For an XML source (local files), provide an XPath to identify each
record element. The reader streams matched elements via lxml's
iterparse; column names come from the element's attributes + direct
child elements. Namespaced documents are supported by declaring
`namespaces` in the contract's `das.spec_ref`.

```bash
uv tool install 'das-layer[xml]'

das source add catalog \
  --type filesystem \
  --url ./data/catalog/

das contract bootstrap catalog --xpath '//customer'
# Edit contracts/catalog/*.odcs.yaml — set primary keys, refine types.

das ingest catalog
```

For a QVD source (local Qlik `.qvd` exports), point das at a directory
of QVD files.
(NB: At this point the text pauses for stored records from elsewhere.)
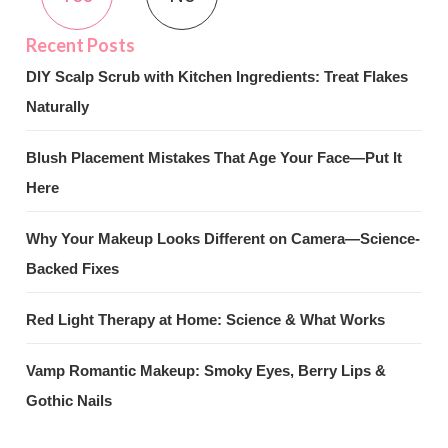
DIY Scalp Scrub with Kitchen Ingredients: Treat Flakes
Naturally
Blush Placement Mistakes That Age Your Face—Put It
Here
Why Your Makeup Looks Different on Camera—Science-
Backed Fixes
Red Light Therapy at Home: Science & What Works
Vamp Romantic Makeup: Smoky Eyes, Berry Lips &
Gothic Nails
Unlike csv/excel/xml — where bootstrap defaults all
column types to `string` — QVD's embedded metadata gives das the real
types up front (integer/number/string/date/timestamp), so you usually
only need to set primary keys post-bootstrap.

```bash
uv tool install 'das-layer[qvd]'

das source add finance \
  --type filesystem \
  --url ./data/finance/

das contract bootstrap finance
# Edit contracts/finance/*.odcs.yaml — set primary keys (types already good).

das ingest finance
```

After `das ingest`:

- raw JSONL lands in `./landing/`, hive-partitioned by extract date
- contract-enforced staging tables live in `./das.duckdb`

## Example workspace

After `das init` and `das source add --type odata ...`, the workspace looks
like this — the `das.yaml` is the workspace config; `_source.yml` is the
per-source connection; the `.odcs.yaml` file is the contract you'd typically
hand-edit after `das contract bootstrap`.

```text
.
├── das.yaml
├── .env
└── contracts/
    └── adventureworks/
        ├── _source.yml
        └── products.odcs.yaml
```

**`das.yaml`** — workspace config written by `das init`. (For DuckLake or
Delta targets, see ADR-0016 / ADR-0017.)

```yaml
target:
  destination: duckdb
  credentials:
    database: "{{ env_var('DAS_TARGET_DB', './das.duckdb') }}"

landing:
  bucket_url: "{{ env_var('DAS_LANDING_URL', './landing') }}"
  credentials: {}

contracts:
  root: ./contracts

dataset:
  prefix: das          # set to null (or omit) for no prefix; dataset = source name

defaults:
  write_disposition: append
  change_detection: row_hash
  schema_contract:
    tables: evolve
    columns: freeze
    data_type: freeze
```

**`contracts/adventureworks/_source.yml`** — per-source connection written
by `das source add`. (ADR-0005 covers the contract/source split; ADR-0007
covers secrets via `env_var`.)

```yaml
type: odata
endpoint: https://demodata.grapecity.com/adventureworks/odata/v1
spec:
  kind: odata
  metadata_url: https://demodata.grapecity.com/adventureworks/odata/v1/$metadata
auth:
  type: none
ownership:
  team: data-platform
```

**`contracts/adventureworks/products.odcs.yaml`** — ODCS v3 contract,
post-edit. Defines the projected schema, primary key, and a `das.cursor`
for incremental extraction. (ADR-0011, ADR-0014 cover the `das.*`
namespace.)

```yaml
apiVersion: v3.0.0
kind: DataContract
id: adventureworks.products
name: Products
version: 0.1.0
status: draft
info: { title: Products, owner: data-platform }
schema:
  - name: products
    physicalName: products
    physicalType: table
    properties:
      - { name: product_id, physicalName: ProductId, logicalType: integer,
          physicalType: bigint, required: true, primaryKey: true }
      - { name: name, physicalName: Name, logicalType: string, required: true }
      - { name: modified_at, physicalName: ModifiedDate, logicalType: timestamp }
customProperties:
  - { property: das.cursor, value: modified_at }
```

### Other source shapes

Only `_source.yml` varies per source type. The `das.yaml` workspace config
and the contract shape are the same regardless of source.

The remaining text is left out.